Search the records for the string "یکشنبه", and show each line where it appears.

*** EXTRACTED ENTRIES Section Begins ***

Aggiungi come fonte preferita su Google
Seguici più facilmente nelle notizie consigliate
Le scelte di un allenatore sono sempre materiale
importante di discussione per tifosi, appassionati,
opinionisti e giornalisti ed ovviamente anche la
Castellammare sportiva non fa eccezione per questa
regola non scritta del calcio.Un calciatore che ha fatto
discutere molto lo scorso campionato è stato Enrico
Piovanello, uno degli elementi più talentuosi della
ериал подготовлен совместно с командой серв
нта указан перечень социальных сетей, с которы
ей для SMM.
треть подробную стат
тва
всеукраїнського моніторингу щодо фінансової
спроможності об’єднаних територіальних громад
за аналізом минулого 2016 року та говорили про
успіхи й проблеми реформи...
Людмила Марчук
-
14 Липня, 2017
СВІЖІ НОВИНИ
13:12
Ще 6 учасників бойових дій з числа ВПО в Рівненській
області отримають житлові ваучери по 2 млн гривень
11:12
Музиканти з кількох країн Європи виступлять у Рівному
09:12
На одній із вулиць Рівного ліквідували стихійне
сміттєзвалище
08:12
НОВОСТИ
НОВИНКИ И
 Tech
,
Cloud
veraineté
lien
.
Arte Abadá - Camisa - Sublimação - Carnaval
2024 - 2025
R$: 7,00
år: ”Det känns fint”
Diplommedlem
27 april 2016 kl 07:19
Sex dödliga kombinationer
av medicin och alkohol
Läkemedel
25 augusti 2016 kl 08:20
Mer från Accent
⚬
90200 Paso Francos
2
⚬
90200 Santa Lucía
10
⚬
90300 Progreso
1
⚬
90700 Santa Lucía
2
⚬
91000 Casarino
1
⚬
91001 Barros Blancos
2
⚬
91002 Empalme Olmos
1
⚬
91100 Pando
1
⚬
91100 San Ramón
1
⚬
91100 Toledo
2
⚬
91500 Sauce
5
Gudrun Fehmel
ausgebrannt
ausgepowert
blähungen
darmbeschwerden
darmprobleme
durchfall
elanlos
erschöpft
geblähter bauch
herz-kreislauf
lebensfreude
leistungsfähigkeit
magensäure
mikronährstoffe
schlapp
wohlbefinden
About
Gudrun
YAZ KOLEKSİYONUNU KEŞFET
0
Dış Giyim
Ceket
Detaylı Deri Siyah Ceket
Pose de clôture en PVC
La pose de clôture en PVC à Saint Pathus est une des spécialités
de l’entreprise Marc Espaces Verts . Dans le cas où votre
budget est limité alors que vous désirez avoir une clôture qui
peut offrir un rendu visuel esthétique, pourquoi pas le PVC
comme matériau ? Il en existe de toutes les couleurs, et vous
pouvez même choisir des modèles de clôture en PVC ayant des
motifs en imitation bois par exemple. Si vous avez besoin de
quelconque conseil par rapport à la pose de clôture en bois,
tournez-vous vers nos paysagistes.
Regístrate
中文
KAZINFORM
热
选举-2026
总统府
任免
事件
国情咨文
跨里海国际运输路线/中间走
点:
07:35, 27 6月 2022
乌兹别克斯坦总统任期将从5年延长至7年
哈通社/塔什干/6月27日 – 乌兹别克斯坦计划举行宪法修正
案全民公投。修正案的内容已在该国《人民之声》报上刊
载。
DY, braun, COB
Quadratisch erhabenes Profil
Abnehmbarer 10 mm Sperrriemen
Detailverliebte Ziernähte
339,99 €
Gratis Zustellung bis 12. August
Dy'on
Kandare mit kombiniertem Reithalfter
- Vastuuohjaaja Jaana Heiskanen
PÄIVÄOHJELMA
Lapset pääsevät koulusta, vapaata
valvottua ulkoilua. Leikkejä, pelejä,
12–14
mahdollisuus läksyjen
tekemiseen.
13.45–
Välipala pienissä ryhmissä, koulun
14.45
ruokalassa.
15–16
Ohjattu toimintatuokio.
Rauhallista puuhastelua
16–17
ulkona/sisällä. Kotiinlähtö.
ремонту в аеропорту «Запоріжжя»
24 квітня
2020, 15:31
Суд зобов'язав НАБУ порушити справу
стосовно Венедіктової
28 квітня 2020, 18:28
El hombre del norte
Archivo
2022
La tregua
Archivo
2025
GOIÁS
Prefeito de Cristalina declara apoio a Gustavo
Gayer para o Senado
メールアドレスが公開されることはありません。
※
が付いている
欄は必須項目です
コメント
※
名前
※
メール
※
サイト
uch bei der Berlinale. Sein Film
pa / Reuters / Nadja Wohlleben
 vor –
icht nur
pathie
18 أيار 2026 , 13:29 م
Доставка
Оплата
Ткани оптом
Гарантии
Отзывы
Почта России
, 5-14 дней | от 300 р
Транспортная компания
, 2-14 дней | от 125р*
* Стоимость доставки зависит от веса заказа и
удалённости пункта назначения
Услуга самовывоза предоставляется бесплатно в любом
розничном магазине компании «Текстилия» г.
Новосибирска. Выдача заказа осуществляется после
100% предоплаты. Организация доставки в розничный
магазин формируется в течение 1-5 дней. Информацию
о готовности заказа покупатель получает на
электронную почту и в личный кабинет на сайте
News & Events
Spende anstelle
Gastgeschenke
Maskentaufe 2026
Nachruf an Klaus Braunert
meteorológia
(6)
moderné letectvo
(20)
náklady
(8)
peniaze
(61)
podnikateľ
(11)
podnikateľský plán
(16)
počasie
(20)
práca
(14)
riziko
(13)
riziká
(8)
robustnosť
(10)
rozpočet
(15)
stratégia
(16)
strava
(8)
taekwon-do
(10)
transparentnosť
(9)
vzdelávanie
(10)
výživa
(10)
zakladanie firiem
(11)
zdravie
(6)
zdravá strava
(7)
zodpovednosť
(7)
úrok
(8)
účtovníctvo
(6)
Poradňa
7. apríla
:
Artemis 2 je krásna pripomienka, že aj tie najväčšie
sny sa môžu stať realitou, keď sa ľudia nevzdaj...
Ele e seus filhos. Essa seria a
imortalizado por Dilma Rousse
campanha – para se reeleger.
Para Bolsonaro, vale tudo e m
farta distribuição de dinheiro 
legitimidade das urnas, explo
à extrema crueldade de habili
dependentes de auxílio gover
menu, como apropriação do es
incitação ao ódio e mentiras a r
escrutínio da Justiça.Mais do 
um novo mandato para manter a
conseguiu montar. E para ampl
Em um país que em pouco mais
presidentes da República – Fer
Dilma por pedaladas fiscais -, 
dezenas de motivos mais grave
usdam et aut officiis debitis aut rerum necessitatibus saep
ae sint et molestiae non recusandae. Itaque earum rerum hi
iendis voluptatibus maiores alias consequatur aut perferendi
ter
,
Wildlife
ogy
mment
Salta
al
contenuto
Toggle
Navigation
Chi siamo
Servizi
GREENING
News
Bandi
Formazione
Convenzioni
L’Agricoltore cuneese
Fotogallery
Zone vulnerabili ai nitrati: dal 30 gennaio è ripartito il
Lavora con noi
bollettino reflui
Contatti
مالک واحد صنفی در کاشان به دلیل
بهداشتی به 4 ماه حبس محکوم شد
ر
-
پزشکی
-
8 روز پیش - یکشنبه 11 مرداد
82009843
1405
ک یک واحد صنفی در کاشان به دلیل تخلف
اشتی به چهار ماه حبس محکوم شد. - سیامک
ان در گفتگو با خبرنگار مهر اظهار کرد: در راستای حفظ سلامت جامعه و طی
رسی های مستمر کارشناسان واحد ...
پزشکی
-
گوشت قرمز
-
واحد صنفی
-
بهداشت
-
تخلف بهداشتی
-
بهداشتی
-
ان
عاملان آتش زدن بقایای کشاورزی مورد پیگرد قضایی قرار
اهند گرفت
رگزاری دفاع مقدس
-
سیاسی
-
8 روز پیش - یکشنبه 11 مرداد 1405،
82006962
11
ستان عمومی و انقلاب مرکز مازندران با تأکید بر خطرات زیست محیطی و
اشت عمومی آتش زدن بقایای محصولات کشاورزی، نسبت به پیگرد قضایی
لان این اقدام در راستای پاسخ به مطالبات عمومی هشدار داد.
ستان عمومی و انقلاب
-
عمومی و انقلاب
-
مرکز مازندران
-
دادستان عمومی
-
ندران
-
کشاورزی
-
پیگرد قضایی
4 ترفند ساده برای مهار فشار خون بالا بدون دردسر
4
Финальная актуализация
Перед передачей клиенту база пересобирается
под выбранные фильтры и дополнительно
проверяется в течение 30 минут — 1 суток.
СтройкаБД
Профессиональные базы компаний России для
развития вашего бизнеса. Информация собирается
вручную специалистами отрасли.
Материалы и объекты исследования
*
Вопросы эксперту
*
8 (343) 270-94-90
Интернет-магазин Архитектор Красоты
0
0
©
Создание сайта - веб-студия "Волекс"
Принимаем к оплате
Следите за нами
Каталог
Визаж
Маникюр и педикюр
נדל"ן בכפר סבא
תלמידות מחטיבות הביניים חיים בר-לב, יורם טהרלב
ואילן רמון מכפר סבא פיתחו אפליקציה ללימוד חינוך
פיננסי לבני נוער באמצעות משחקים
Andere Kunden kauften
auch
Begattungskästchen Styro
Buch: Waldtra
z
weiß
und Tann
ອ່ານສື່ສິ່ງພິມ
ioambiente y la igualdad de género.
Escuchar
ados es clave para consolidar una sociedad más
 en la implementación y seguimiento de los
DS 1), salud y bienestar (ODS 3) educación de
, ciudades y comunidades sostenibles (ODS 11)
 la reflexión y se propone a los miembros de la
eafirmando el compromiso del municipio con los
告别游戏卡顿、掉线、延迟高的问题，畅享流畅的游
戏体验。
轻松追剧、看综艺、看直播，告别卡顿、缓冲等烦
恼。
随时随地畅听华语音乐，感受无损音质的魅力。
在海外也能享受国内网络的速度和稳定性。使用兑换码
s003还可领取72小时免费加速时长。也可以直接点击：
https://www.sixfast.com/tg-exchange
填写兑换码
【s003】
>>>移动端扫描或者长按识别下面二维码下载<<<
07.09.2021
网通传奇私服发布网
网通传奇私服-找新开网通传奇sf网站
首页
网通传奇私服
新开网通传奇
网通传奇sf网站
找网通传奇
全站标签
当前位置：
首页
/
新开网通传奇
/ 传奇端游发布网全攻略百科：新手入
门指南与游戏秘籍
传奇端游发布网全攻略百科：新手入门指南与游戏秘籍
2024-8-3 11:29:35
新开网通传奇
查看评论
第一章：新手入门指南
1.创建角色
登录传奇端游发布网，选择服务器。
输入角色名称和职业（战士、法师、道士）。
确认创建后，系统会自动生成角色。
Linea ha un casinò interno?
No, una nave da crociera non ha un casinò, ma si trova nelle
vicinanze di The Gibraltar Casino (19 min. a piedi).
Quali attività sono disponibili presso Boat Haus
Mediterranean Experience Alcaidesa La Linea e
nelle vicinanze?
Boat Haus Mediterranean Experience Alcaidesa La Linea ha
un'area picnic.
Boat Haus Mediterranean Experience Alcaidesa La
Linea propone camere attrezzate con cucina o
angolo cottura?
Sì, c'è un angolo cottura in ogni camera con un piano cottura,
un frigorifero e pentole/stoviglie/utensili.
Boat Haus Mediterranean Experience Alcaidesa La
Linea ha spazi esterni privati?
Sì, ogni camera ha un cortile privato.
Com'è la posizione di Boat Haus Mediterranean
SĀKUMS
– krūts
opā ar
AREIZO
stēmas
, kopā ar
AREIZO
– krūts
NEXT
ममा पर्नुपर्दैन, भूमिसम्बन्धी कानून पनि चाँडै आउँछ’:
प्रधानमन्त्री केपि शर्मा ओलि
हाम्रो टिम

*** EXTRACTED ENTRIES Section Ends ***

RESPONSE AREA —
8 روز پیش - یکشنبه 11 مرداد
8 روز پیش - یکشنبه 11 مرداد 1405،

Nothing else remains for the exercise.